* _Description of the task_: When the string "SKIMS" occurs in a line of the listing below, return that line.

* _Exercise material_:
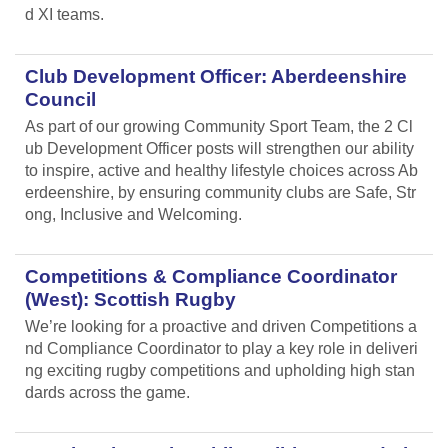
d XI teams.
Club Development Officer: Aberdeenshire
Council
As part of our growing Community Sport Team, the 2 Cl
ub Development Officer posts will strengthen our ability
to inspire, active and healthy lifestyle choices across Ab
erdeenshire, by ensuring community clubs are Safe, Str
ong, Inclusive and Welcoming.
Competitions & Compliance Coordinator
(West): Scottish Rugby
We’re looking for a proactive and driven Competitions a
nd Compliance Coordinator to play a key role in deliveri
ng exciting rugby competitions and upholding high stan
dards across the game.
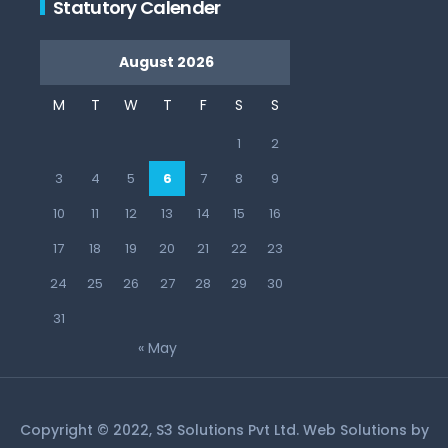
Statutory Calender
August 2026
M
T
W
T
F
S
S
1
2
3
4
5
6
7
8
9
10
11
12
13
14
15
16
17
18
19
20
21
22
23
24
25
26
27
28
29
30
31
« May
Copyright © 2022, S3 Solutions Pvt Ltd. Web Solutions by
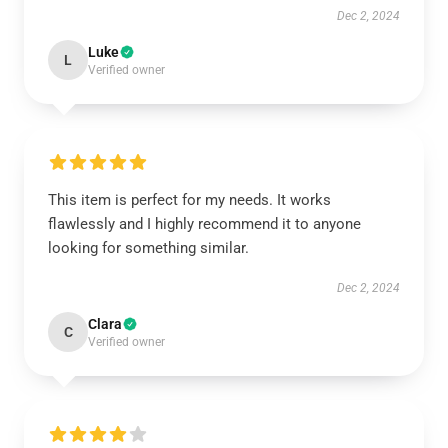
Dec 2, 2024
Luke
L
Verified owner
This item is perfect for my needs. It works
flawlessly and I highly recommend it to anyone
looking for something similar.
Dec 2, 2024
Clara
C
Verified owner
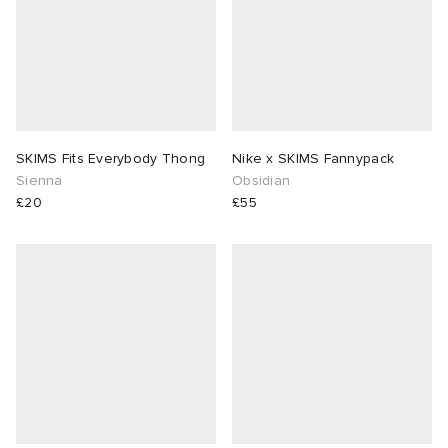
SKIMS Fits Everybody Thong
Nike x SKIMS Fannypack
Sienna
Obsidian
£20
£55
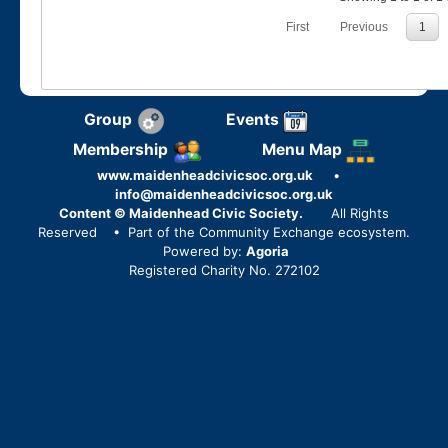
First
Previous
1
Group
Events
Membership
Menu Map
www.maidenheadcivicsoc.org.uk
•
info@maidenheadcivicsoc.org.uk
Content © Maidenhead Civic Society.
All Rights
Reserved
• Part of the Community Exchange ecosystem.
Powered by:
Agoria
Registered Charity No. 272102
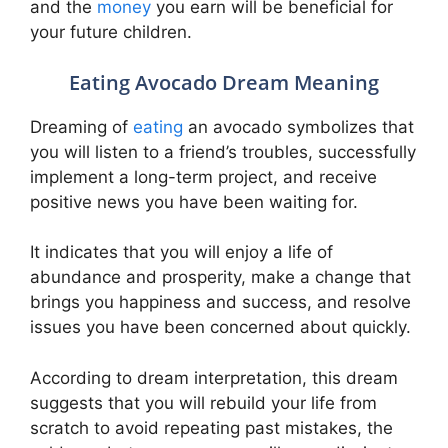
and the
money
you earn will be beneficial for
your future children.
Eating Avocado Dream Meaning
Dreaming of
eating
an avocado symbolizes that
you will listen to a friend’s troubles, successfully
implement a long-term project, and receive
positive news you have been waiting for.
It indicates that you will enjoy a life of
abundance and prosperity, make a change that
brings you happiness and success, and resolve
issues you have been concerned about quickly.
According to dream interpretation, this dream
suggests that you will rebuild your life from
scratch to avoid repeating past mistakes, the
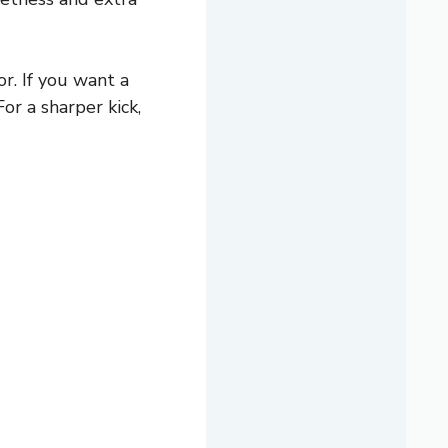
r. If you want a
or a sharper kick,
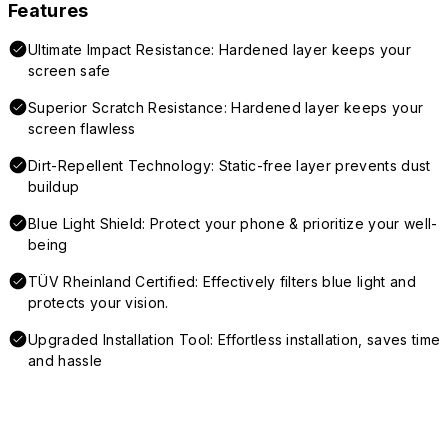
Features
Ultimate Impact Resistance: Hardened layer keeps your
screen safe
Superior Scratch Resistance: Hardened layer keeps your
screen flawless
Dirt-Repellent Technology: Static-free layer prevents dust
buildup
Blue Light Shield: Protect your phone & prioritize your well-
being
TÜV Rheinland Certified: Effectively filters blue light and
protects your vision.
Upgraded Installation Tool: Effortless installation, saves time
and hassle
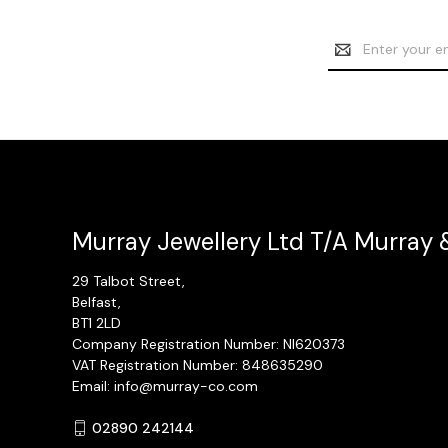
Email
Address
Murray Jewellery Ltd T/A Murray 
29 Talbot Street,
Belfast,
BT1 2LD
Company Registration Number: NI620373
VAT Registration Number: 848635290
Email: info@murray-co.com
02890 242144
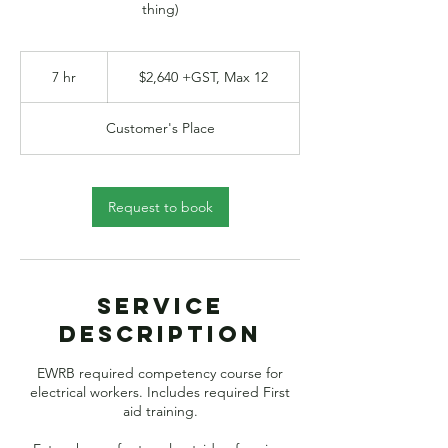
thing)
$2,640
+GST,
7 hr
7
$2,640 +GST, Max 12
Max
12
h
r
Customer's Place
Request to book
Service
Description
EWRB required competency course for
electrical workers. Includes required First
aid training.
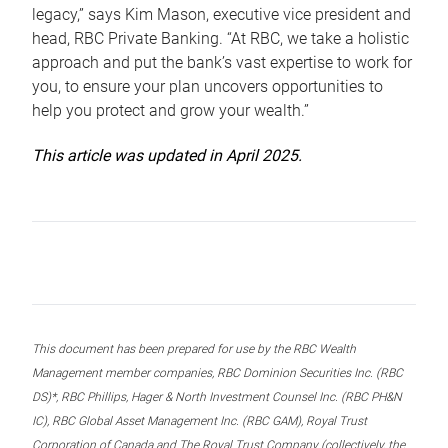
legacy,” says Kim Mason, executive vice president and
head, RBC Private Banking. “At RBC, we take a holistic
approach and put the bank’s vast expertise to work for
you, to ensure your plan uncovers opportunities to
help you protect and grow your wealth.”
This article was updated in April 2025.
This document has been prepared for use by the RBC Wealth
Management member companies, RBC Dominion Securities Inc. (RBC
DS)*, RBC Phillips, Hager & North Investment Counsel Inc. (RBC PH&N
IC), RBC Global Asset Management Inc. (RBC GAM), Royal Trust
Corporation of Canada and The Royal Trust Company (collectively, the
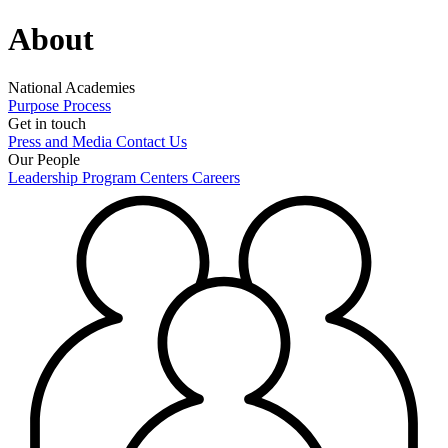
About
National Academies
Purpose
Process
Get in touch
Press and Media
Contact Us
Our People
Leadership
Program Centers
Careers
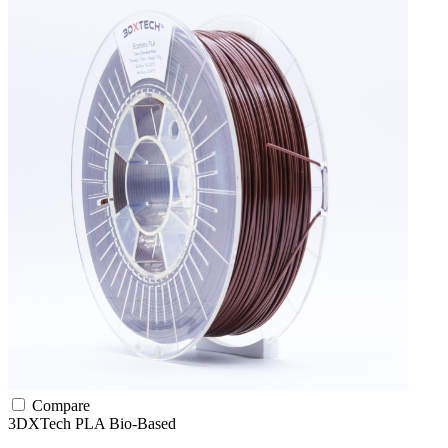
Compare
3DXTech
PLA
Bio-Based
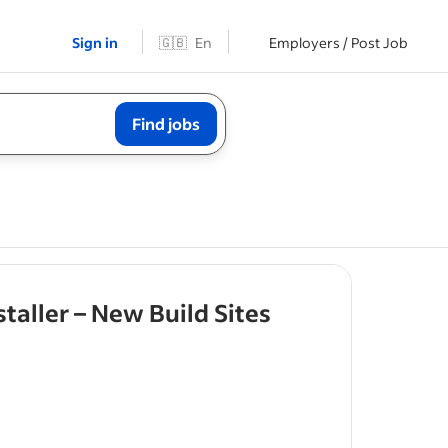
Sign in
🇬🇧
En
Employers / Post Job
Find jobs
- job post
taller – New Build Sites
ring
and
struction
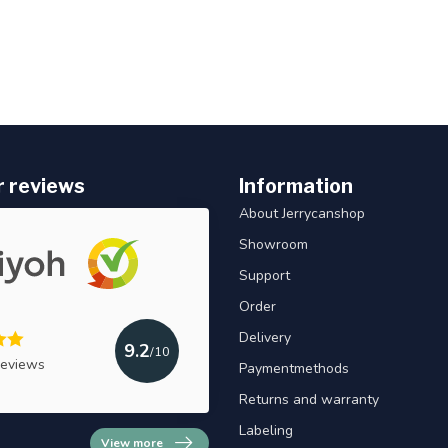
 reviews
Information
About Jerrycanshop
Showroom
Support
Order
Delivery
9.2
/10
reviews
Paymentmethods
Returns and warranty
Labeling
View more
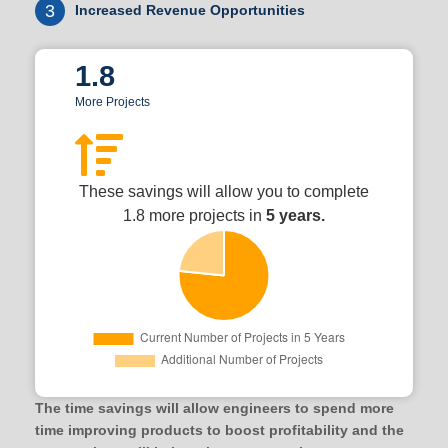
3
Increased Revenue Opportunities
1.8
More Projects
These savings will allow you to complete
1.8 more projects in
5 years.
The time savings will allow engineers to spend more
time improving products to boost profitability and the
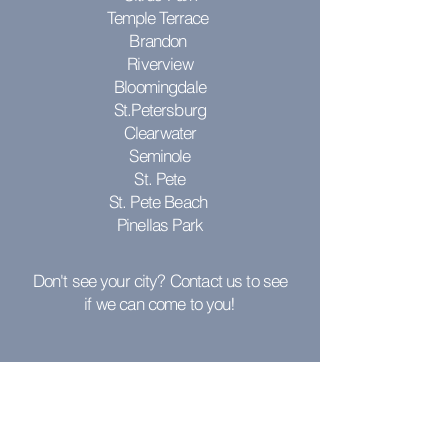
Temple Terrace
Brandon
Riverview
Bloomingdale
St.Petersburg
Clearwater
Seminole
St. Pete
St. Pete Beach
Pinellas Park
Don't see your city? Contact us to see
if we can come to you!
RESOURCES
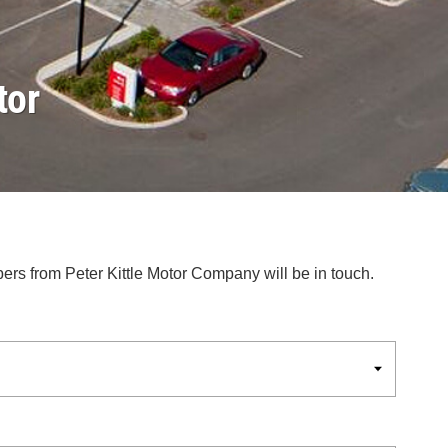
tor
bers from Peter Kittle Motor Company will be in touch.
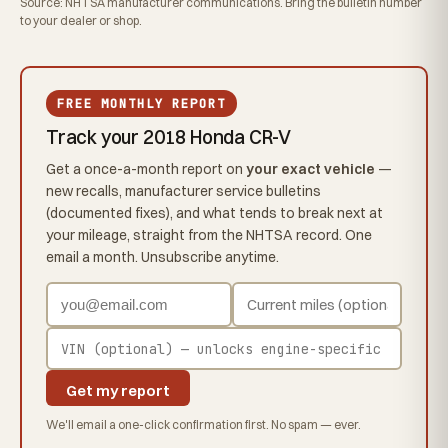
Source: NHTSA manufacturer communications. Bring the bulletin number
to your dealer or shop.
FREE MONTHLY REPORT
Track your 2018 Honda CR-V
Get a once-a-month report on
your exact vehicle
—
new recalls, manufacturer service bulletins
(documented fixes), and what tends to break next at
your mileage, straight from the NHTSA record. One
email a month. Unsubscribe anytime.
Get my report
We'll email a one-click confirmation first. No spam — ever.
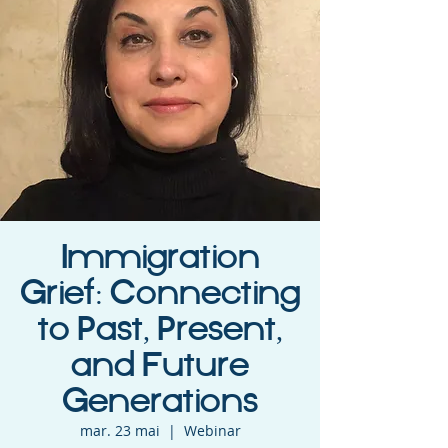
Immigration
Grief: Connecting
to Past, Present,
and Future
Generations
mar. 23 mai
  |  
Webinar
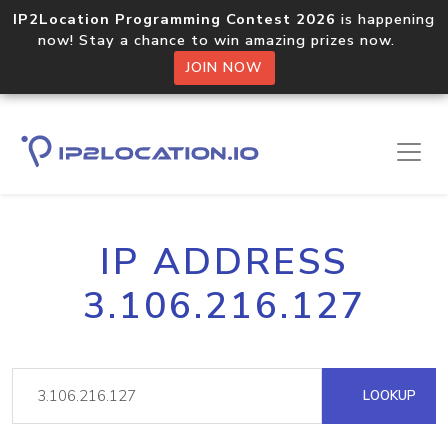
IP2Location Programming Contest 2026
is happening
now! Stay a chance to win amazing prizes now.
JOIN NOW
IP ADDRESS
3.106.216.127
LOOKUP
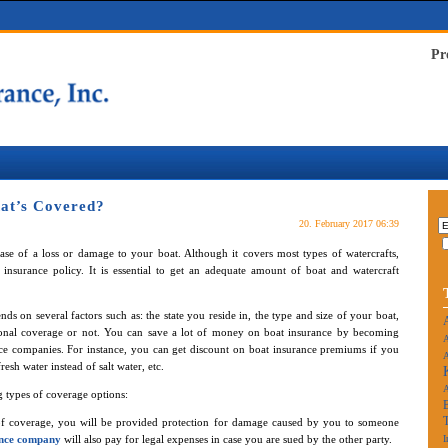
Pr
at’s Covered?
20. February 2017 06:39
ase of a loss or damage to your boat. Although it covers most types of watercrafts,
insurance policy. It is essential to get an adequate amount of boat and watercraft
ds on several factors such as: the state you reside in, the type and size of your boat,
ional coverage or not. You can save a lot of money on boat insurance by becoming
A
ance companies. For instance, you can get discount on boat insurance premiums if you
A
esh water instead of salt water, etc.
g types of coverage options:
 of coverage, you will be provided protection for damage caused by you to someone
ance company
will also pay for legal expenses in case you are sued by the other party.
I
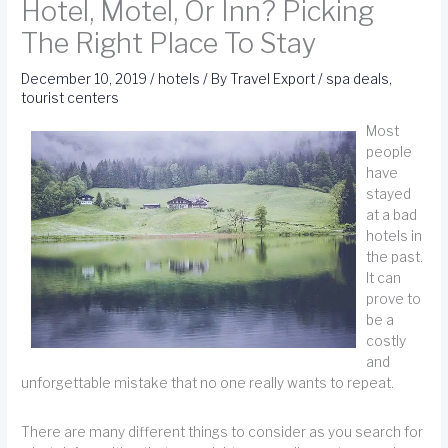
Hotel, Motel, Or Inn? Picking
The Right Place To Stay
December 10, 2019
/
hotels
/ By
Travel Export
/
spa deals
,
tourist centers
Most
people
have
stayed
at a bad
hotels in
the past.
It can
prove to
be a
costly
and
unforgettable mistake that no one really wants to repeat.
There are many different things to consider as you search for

* _Result of the task_:
SKIMS Fits Everybody Thong
Nike x SKIMS Fannypack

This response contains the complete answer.